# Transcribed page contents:
::::

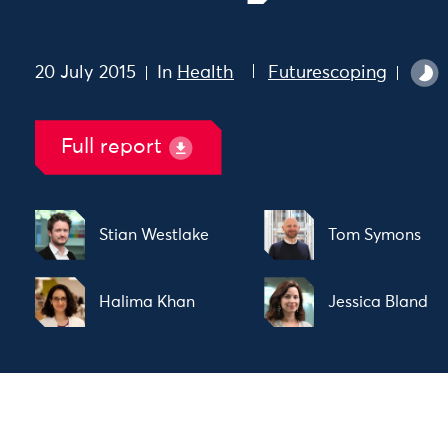
20 July 2015
In
Health
Futurescoping
Full report
Stian Westlake
Tom Symons
Halima Khan
Jessica Bland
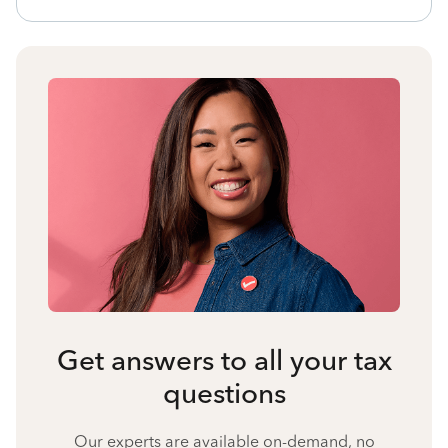
Get answers to all your tax
questions
Our experts are available on-demand, no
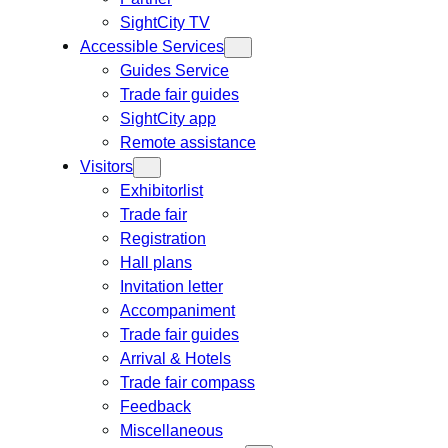
SightCity TV
Accessible Services
Guides Service
Trade fair guides
SightCity app
Remote assistance
Visitors
Exhibitorlist
Trade fair
Registration
Hall plans
Invitation letter
Accompaniment
Trade fair guides
Arrival & Hotels
Trade fair compass
Feedback
Miscellaneous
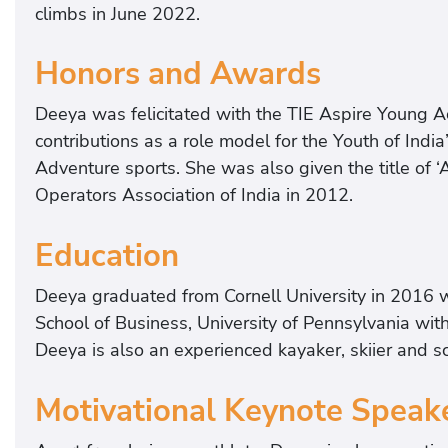
climbs in June 2022.
Honors and Awards
Deeya was felicitated with the TIE Aspire Young Ac
contributions as a role model for the Youth of India
Adventure sports. She was also given the title of 
Operators Association of India in 2012.
Education
Deeya graduated from Cornell University in 2016 
School of Business, University of Pennsylvania wit
Deeya is also an experienced kayaker, skiier and s
Motivational Keynote Speak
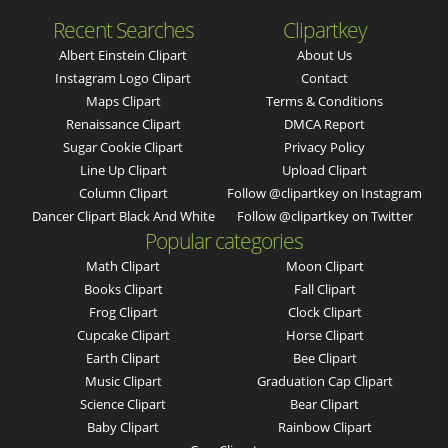
Recent Searches
Clipartkey
Albert Einstein Clipart
About Us
Instagram Logo Clipart
Contact
Maps Clipart
Terms & Conditions
Renaissance Clipart
DMCA Report
Sugar Cookie Clipart
Privacy Policy
Line Up Clipart
Upload Clipart
Column Clipart
Follow @clipartkey on Instagram
Dancer Clipart Black And White
Follow @clipartkey on Twitter
Popular categories
Math Clipart
Moon Clipart
Books Clipart
Fall Clipart
Frog Clipart
Clock Clipart
Cupcake Clipart
Horse Clipart
Earth Clipart
Bee Clipart
Music Clipart
Graduation Cap Clipart
Science Clipart
Bear Clipart
Baby Clipart
Rainbow Clipart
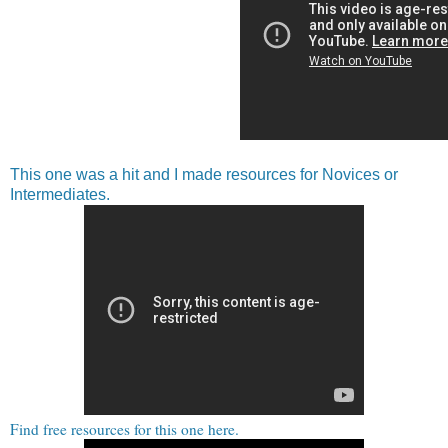
This one was a hit and I made resources for Novices or
Intermediates.
Find free resources for this one here.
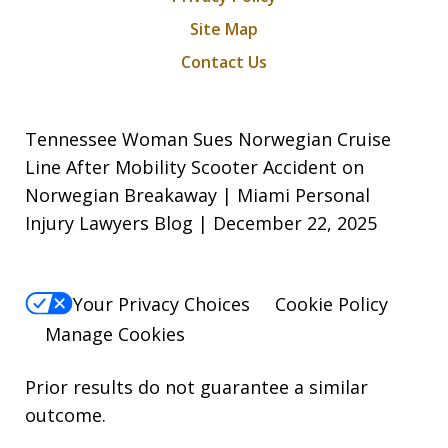
Site Map
Contact Us
Tennessee Woman Sues Norwegian Cruise
Line After Mobility Scooter Accident on
Norwegian Breakaway | Miami Personal
Injury Lawyers Blog | December 22, 2025
Your Privacy Choices
Cookie Policy
Manage Cookies
Prior results do not guarantee a similar
outcome.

::::

# REQUIRED ACTION:
Every line of the entries above that holds "Instagram" should be copied out.

# ANSWER FOR THE TASK:
Instagram Logo Clipart
Follow @clipartkey on Instagram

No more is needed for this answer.